The sunlight was blinding, the air was warm and the weather was nothing short of amiable. Chirping birds flew about in the sky, tossed in with wisps of white clouds among the startlingly bright blue. The streets were lit up with nearly angelic light, and the dust had settled overnight, covering the uneven ground in fine sheets.
Western Rukongai, District 55.
Shabby wooden houses lined the sides of the road, the dwellings of people to whom Lisa Yadomaru would never truly belong. There often came happy sounds from inside them: sounds of laughter and sounds of interaction. Sometimes there were sounds of sadness, but after the sadness there was always comfort, all of which Lisa had never genuinely experienced before. But she was certain she had experienced the contempt that came from the people's fear: fear of the unknown and of anything greater than them. And then there was the loneliness and the separation. For the townspeople, it was the easiest way out; it was their default setting when it came to people like Lisa.

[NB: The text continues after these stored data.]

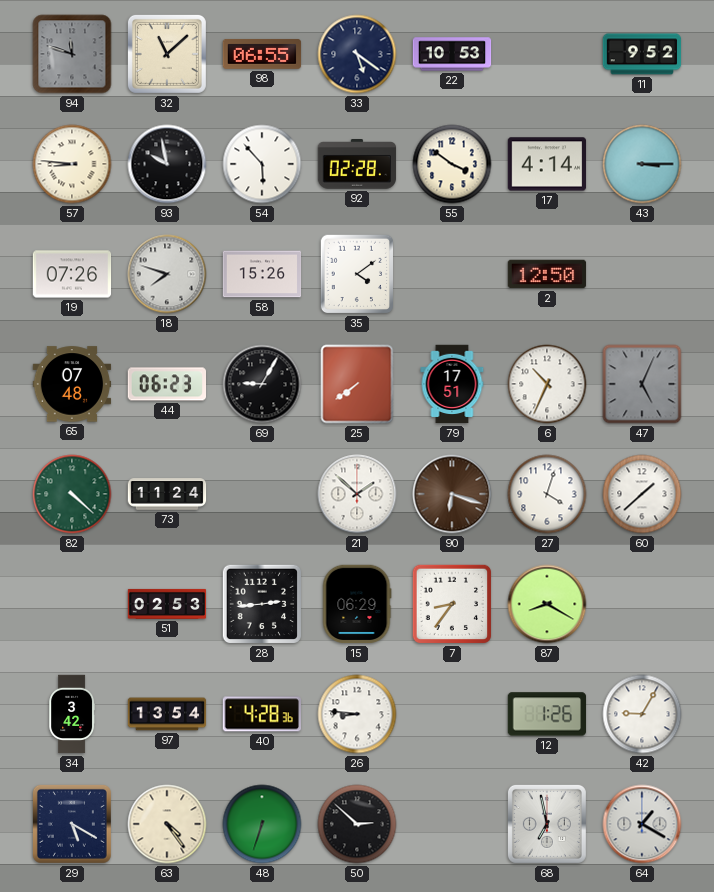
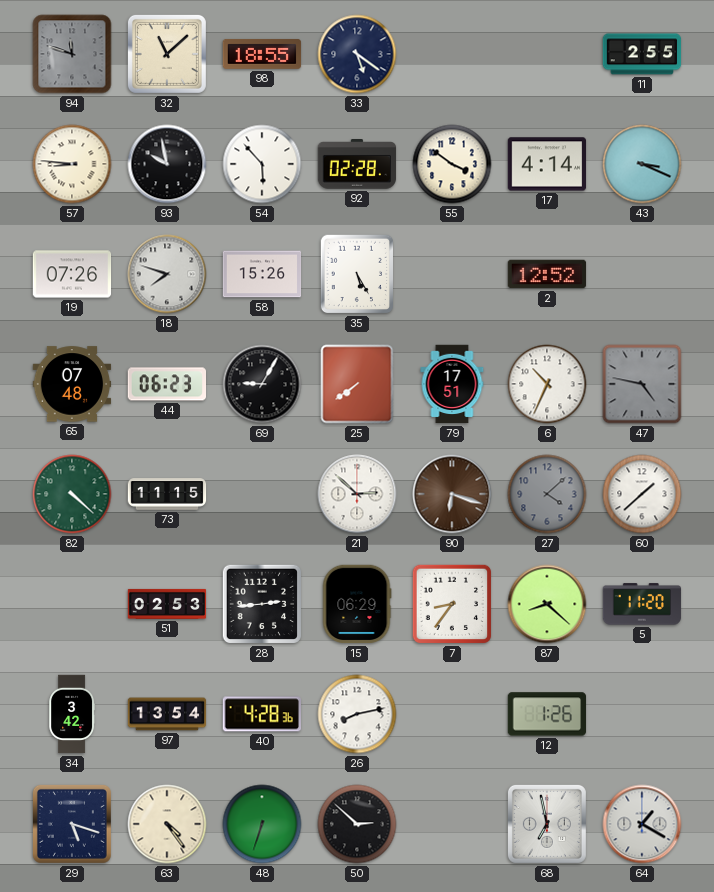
98: 06:55 -> 18:55
22: 10:53 -> none
11: 9:52 -> 2:55
43: 3:15 -> 3:19
35: 4:09 -> 5:25
2: 12:50 -> 12:52
47: 5:04 -> 4:47
73: 11:24 -> 11:15
21: 1:52 -> 2:52
27: 4:03 -> 4:08
27 dial: white -> grey
87: 8:20 -> 8:22
5: none -> 11:20
26: 8:46 -> 8:13
42: 9:05 -> none
29: 5:20 -> 5:18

It started years ago. She used to be normal, but her time with normalcy was so brief that she didn't remember anything. She wasn't a little kid anymore. Once it started, it only got worse. People feared her; that was the best way to describe it. It was some aura that surrounded her and suffocated those around her. They didn't know what it was, but something about her made them uneasy, and they found that the simplest way to deal with that was to put it down and ignore it. Lisa heard their whispers, even when they weren't around.
"Did that girl talk to you again?"
"Yeah… well, she tried to, but I got away."
"Thank goodness."
"I know, scary stuff, right? What was her name again?"

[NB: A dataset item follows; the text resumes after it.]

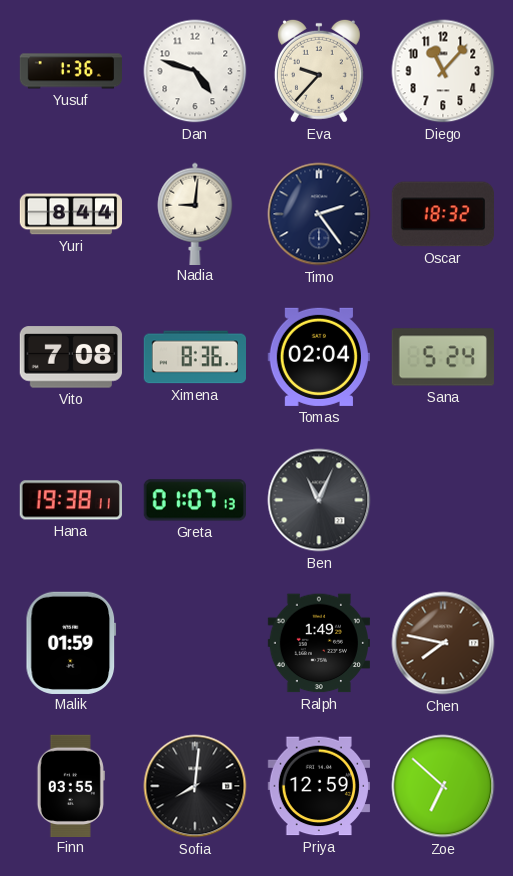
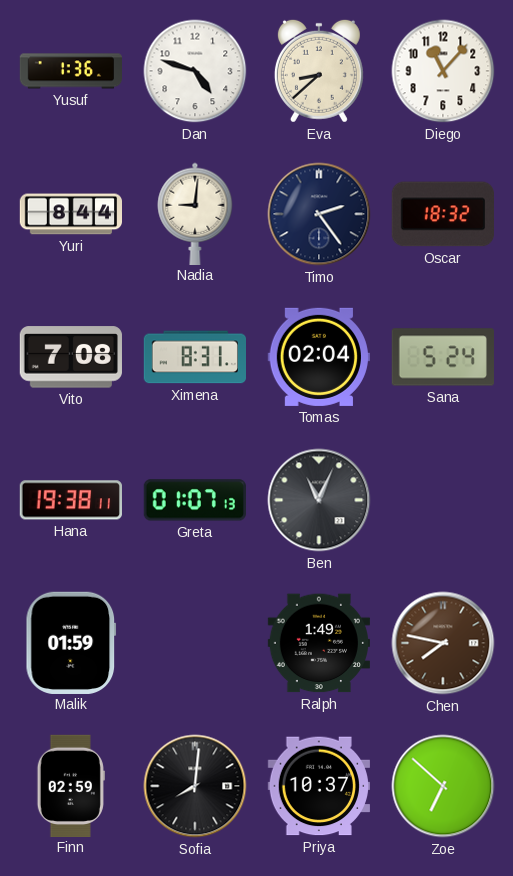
Eva: 9:37 -> 8:38
Ximena: 8:36 -> 8:31
Finn: 03:55 -> 02:59
Priya: 12:59 -> 10:37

"Lisa, I think. Too pretty a name for a creep like her."
"Yeah, just don't think about it anymore."
This world was cruel. Human nature was cruel. And fate was the cruelest of all.
Alone in her sphere, Lisa ignored the complaints of her growling stomach and tucked her spindly legs into her chest. She curled up in the nook created by the joining of tree trunk and branch, turned past the first page of the dilapidated book balanced across her knees, and began to read about a better place, maybe one where she belonged, even though she knew they only existed in children's dreams. But she still was a child, so she held onto that hope a bit longer.
Just a warning for future chapters, since most of Lisa's history isn't shown, I'm going to be taking liberties with a lot of stuff, even when the Vizards come into the picture.